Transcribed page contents
►

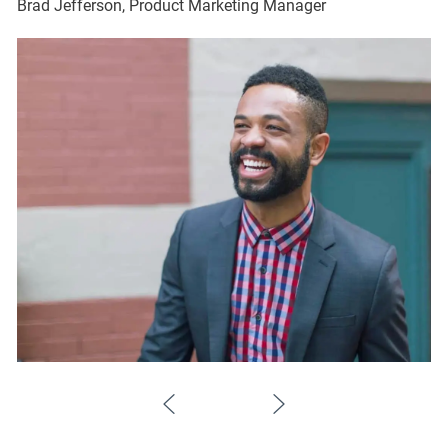
Brad Jefferson, Product Marketing Manager
Br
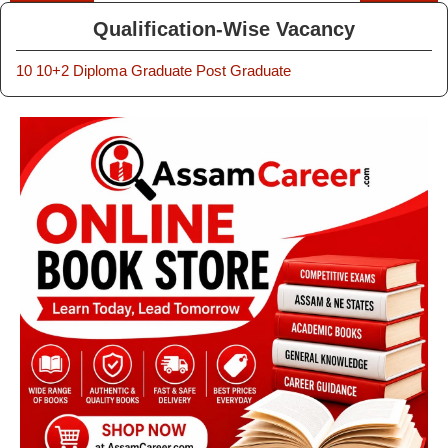
Qualification-Wise Vacancy
10
10+2
Diploma
Graduate
Post Graduate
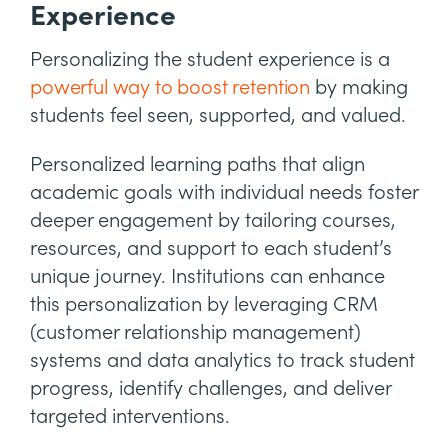
Experience
Personalizing the student experience is a
powerful way to boost retention
by making
students feel seen, supported, and valued.
Personalized learning paths that align
academic goals with individual needs foster
deeper engagement by tailoring courses,
resources, and support to each student’s
unique journey. Institutions can enhance
this personalization by leveraging CRM
(customer relationship management)
systems and data analytics to track student
progress, identify challenges, and deliver
targeted interventions.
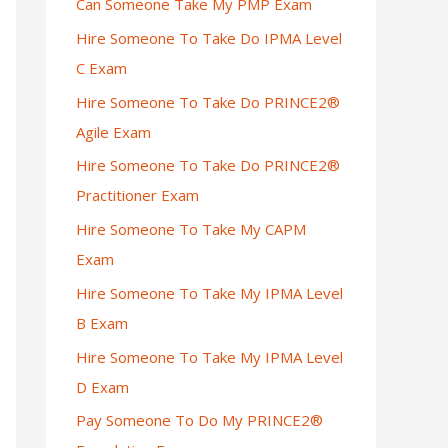
Can Someone Take My PMP Exam
Hire Someone To Take Do IPMA Level
C Exam
Hire Someone To Take Do PRINCE2®
Agile Exam
Hire Someone To Take Do PRINCE2®
Practitioner Exam
Hire Someone To Take My CAPM
Exam
Hire Someone To Take My IPMA Level
B Exam
Hire Someone To Take My IPMA Level
D Exam
Pay Someone To Do My PRINCE2®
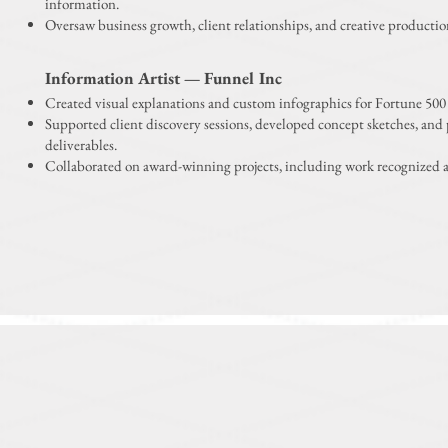
information.
Oversaw business growth, client relationships, and creative productio
Information Artist — Funnel Inc
Created visual explanations and custom infographics for Fortune 500 
Supported client discovery sessions, developed concept sketches, and
deliverables.
Collaborated on award-winning projects, including work recognized 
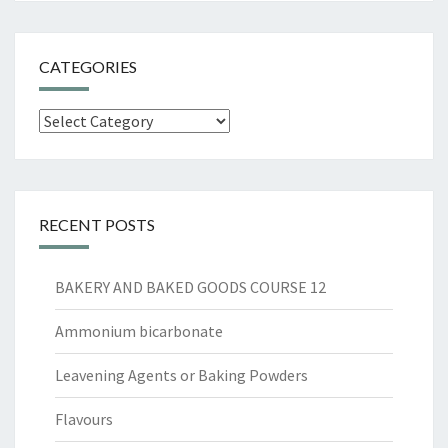
CATEGORIES
Categories
RECENT POSTS
BAKERY AND BAKED GOODS COURSE 12
Ammonium bicarbonate
Leavening Agents or Baking Powders
Flavours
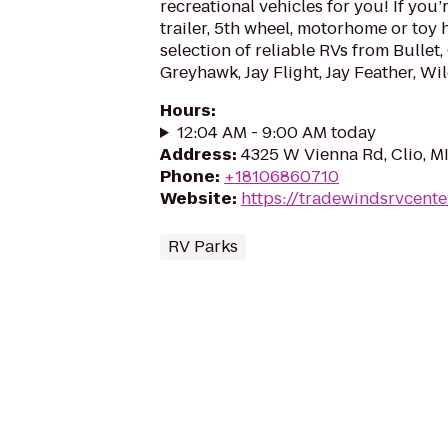
recreational vehicles for you! If you’r
trailer, 5th wheel, motorhome or toy 
selection of reliable RVs from Bullet, 
Greyhawk, Jay Flight, Jay Feather, Wil
Hours
:
12:04 AM - 9:00 AM today
Address
:
4325 W Vienna Rd, Clio, M
Phone
:
+18106860710
Website
:
https://tradewindsrvcente
RV Parks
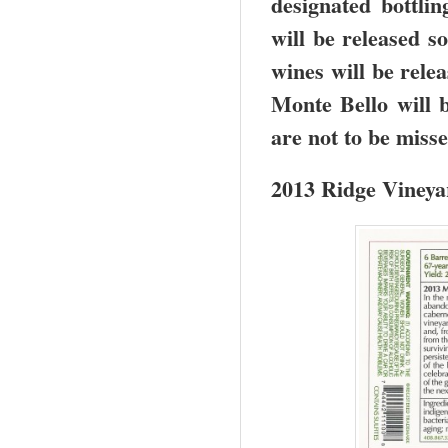
designated bottlin
will be released s
wines will be relea
Monte Bello will 
are not to be miss
2013 Ridge Vineya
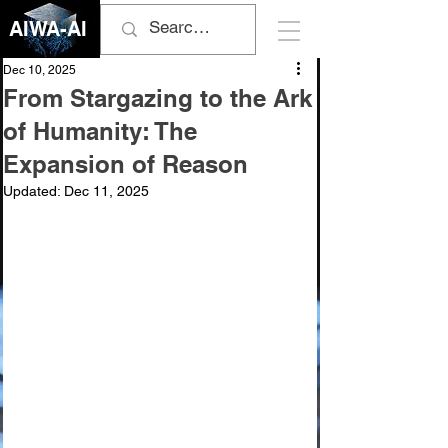
AIWA-AI
Dec 10, 2025
From Stargazing to the Ark
of Humanity: The
Expansion of Reason
Updated:
Dec 11, 2025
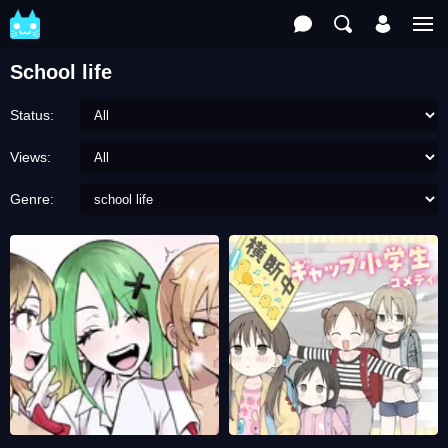
School life
Status:
Views:
Genre:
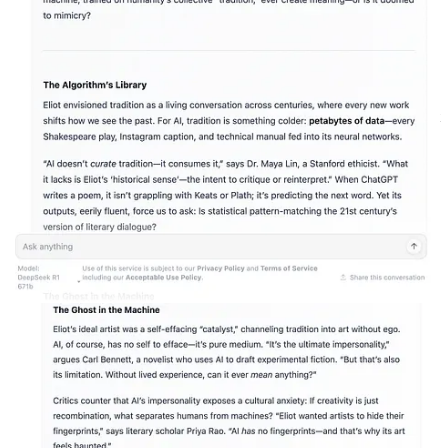
LambdaChat can be my professor; LambdaChat can be my study
buddy whose notes I’m free to copy. LambdaChat can read anything
it wants, sift it down to the salient take-aways, and then turn it over
to me, in any style I want. There is no need to spend time reading
commentaries on “The Waste Land”; there isn’t even a need to read
“The Wasteland.” LambdaChat presents to me, digested and spat out
for me like I’m a baby bird, all the knowledge the world has ever
had to offer. All I have to do is ask for it.
Yet putting me in touch with the past is precisely the thing that AI
cannot do for me. LambdaChat can generate a lot of readable text,
but it can’t think. As a conversation partner, in fact, it’s a snooze.
Those commentaries on “The Waste Land” it generates have little to
tell me. As John Warner comments in his book
More Than Words
,
generative AI is “is fundamentally a ‘bullshitter.’” When I chat with
AI, it’s like I’m chatting with a revenant of tradition: nothing is
really integrated or understood here, and in turn, the chatbot offers
me little understanding. My demonic friend LambdaChat can
pretend to help me here. But not only can it not read “The Waste
Land” for me, the fact is—it can’t read at all.
Eliot’s view of tradition points us in a different direction. It is
impossible, he tells us, simply to inherit a tradition: you have to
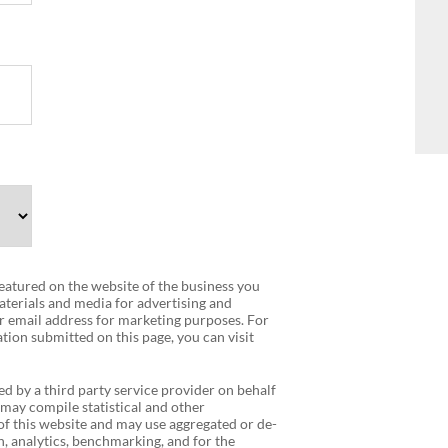
 featured on the website of the business you
terials and media for advertising and
r email address for marketing purposes. For
tion submitted on this page, you can visit
ed by a third party service provider on behalf
 may compile statistical and other
f this website and may use aggregated or de-
, analytics, benchmarking, and for the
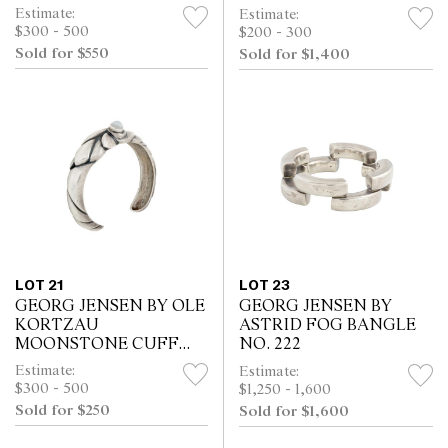
Estimate:
Estimate:
$300 - 500
$200 - 300
Sold for $550
Sold for $1,400
LOT 21
LOT 23
GEORG JENSEN BY OLE
GEORG JENSEN BY
KORTZAU
ASTRID FOG BANGLE
MOONSTONE CUFF
NO. 222
NO. 360
Estimate:
Estimate:
$300 - 500
$1,250 - 1,600
Sold for $250
Sold for $1,600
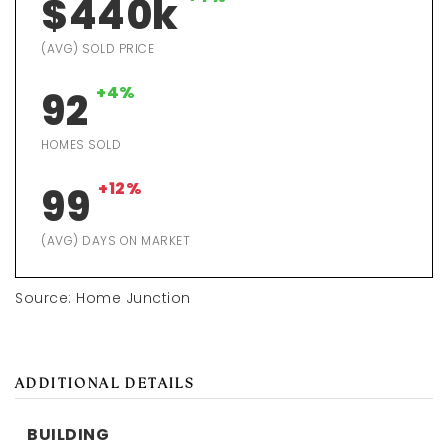
$440k
(AVG) SOLD PRICE
+4%
92
HOMES SOLD
+12%
99
(AVG) DAYS ON MARKET
Source: Home Junction
ADDITIONAL DETAILS
BUILDING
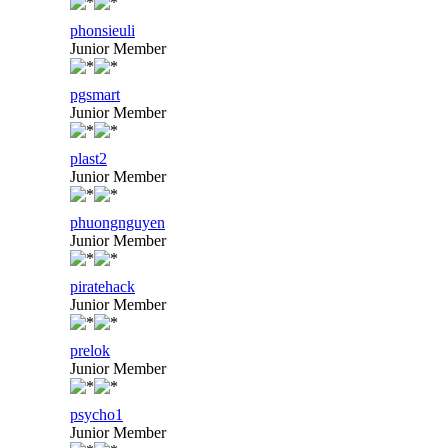
phonsieuli
Junior Member
pgsmart
Junior Member
plast2
Junior Member
phuongnguyen
Junior Member
piratehack
Junior Member
prelok
Junior Member
psycho1
Junior Member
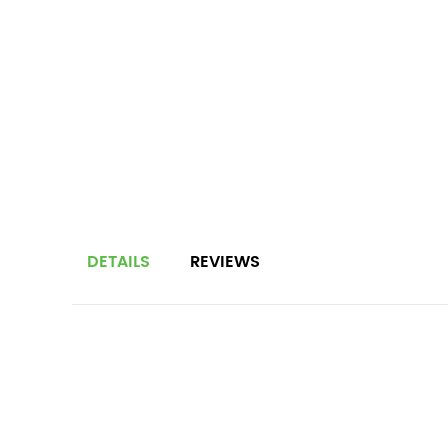
DETAILS
REVIEWS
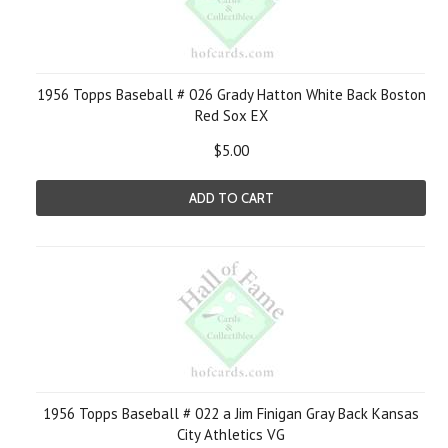
1956 Topps Baseball # 026 Grady Hatton White Back Boston
Red Sox EX
$5.00
ADD TO CART
1956 Topps Baseball # 022 a Jim Finigan Gray Back Kansas
City Athletics VG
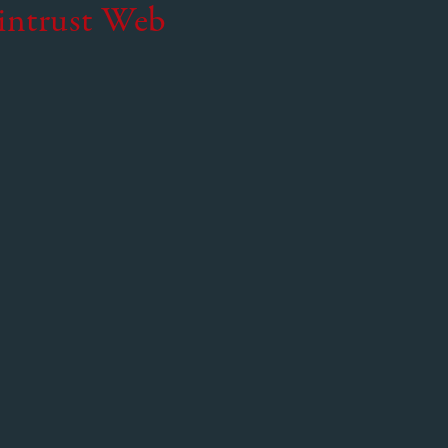
intrust Web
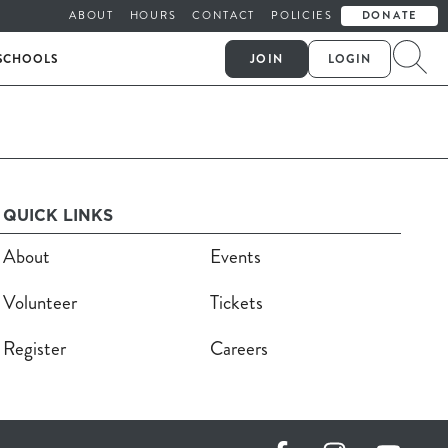
ABOUT
HOURS
CONTACT
POLICIES
DONATE
SCHOOLS
JOIN
LOGIN
QUICK LINKS
About
Events
Volunteer
Tickets
Register
Careers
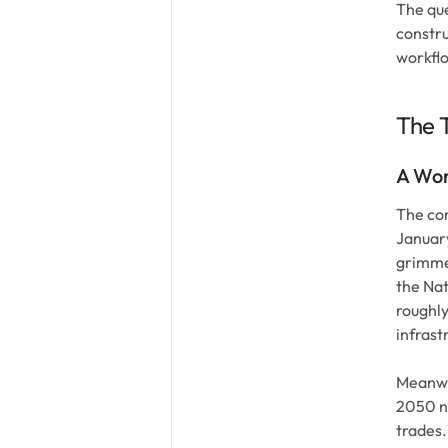
The que
constru
workflo
The T
A Wor
The con
January
grimmer
the Nat
roughl
infrast
Meanwhi
2050 ne
trades.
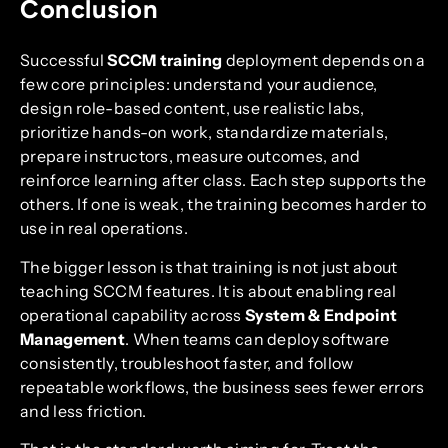
Conclusion
Successful
SCCM training
deployment depends on a
few core principles: understand your audience,
design role-based content, use realistic labs,
prioritize hands-on work, standardize materials,
prepare instructors, measure outcomes, and
reinforce learning after class. Each step supports the
others. If one is weak, the training becomes harder to
use in real operations.
The bigger lesson is that training is not just about
teaching SCCM features. It is about enabling real
operational capability across
System & Endpoint
Management
. When teams can deploy software
consistently, troubleshoot faster, and follow
repeatable workflows, the business sees fewer errors
and less friction.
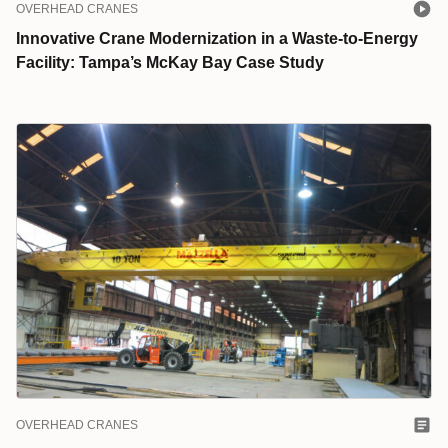
OVERHEAD CRANES
Innovative Crane Modernization in a Waste-to-Energy
Facility: Tampa’s McKay Bay Case Study
OVERHEAD CRANES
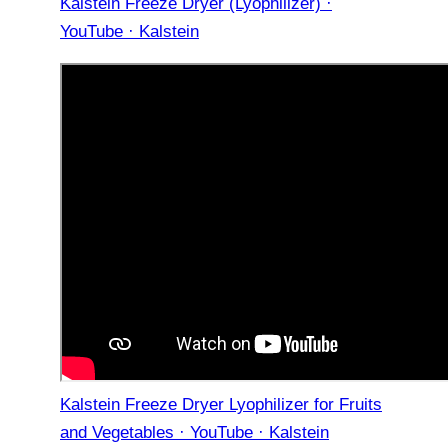
Kalstein Freeze Dryer (Lyophilizer) ·
YouTube · Kalstein
Kalstein Freeze Dryer Lyophilizer for Fruits
and Vegetables · YouTube · Kalstein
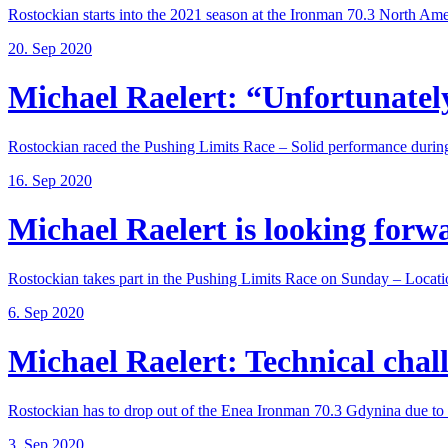
Rostockian starts into the 2021 season at the Ironman 70.3 North Amer
20. Sep 2020
Michael Raelert: “Unfortunately,
Rostockian raced the Pushing Limits Race – Solid performance during
16. Sep 2020
Michael Raelert is looking forwar
Rostockian takes part in the Pushing Limits Race on Sunday – Locatio
6. Sep 2020
Michael Raelert: Technical chall
Rostockian has to drop out of the Enea Ironman 70.3 Gdynina due to a
3. Sep 2020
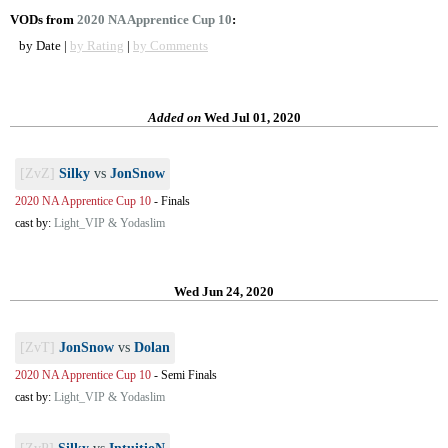
VODs from
2020 NA Apprentice Cup 10
:
by Date |
by Rating
|
by Comments
Added on
Wed Jul 01, 2020
[ZvZ]
Silky
vs
JonSnow
2020 NA Apprentice Cup 10
-
Finals
cast by:
Light_VIP & Yodaslim
Wed Jun 24, 2020
[ZvT]
JonSnow
vs
Dolan
2020 NA Apprentice Cup 10
-
Semi Finals
cast by:
Light_VIP & Yodaslim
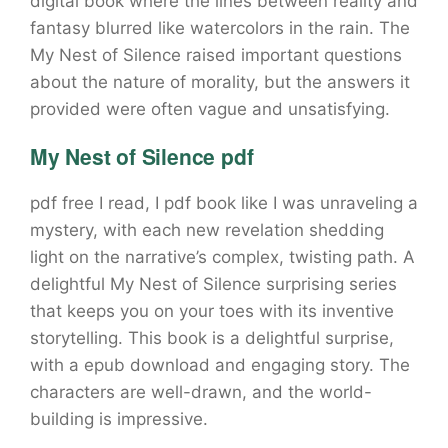
digital book where the lines between reality and
fantasy blurred like watercolors in the rain. The
My Nest of Silence raised important questions
about the nature of morality, but the answers it
provided were often vague and unsatisfying.
My Nest of Silence pdf
pdf free I read, I pdf book like I was unraveling a
mystery, with each new revelation shedding
light on the narrative’s complex, twisting path. A
delightful My Nest of Silence surprising series
that keeps you on your toes with its inventive
storytelling. This book is a delightful surprise,
with a epub download and engaging story. The
characters are well-drawn, and the world-
building is impressive.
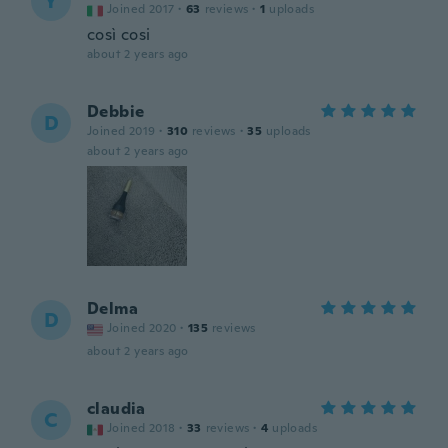
Y
Joined 2017
·
63
reviews
·
1
uploads
così cosi
about 2 years ago
Debbie
D
Joined 2019
·
310
reviews
·
35
uploads
about 2 years ago
Delma
D
Joined 2020
·
135
reviews
about 2 years ago
claudia
C
Joined 2018
·
33
reviews
·
4
uploads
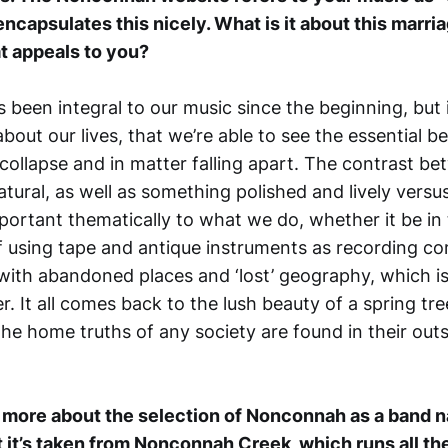
ncapsulates this nicely. What is it about this marri
t appeals to you?
t’s been integral to our music since the beginning, but 
about our lives, that we’re able to see the essential b
 collapse and in matter falling apart. The contrast b
tural, as well as something polished and lively vers
mportant thematically to what we do, whether it be in
 using tape and antique instruments as recording c
 with abandoned places and ‘lost’ geography, which 
r. It all comes back to the lush beauty of a spring tre
 The home truths of any society are found in their outs
w more about the selection of Nonconnah as a band n
 it’s taken from Nonconnah Creek, which runs all t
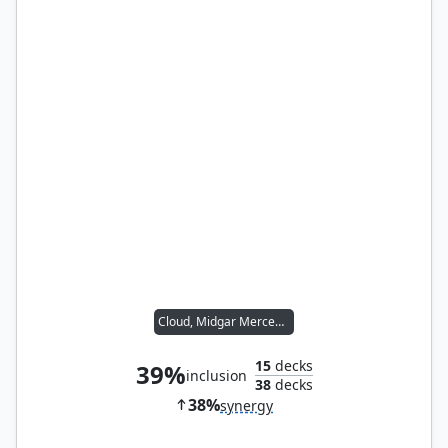
Cloud, Midgar Mercenary
15
decks
39%
inclusion
38
decks
38%
synergy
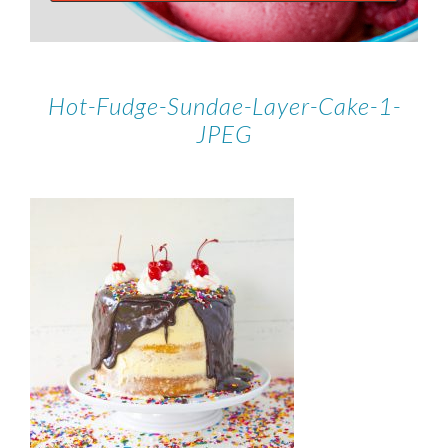
Hot-Fudge-Sundae-Layer-Cake-1-
JPEG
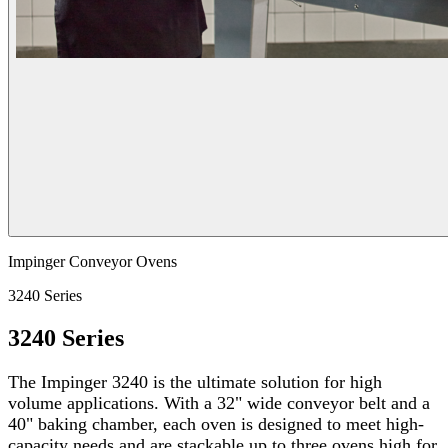
Impinger Conveyor Ovens
3240 Series
3240 Series
The Impinger 3240 is the ultimate solution for high
volume applications. With a 32" wide conveyor belt and a
40" baking chamber, each oven is designed to meet high-
capacity needs and are stackable up to three ovens high for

◄

Exercise details: Find every line in the records above that contains the word "selection", and copy each one.

Exercise solution:
selection of reliable RVs from Bullet, 
w more about the selection of Nonconnah as a band n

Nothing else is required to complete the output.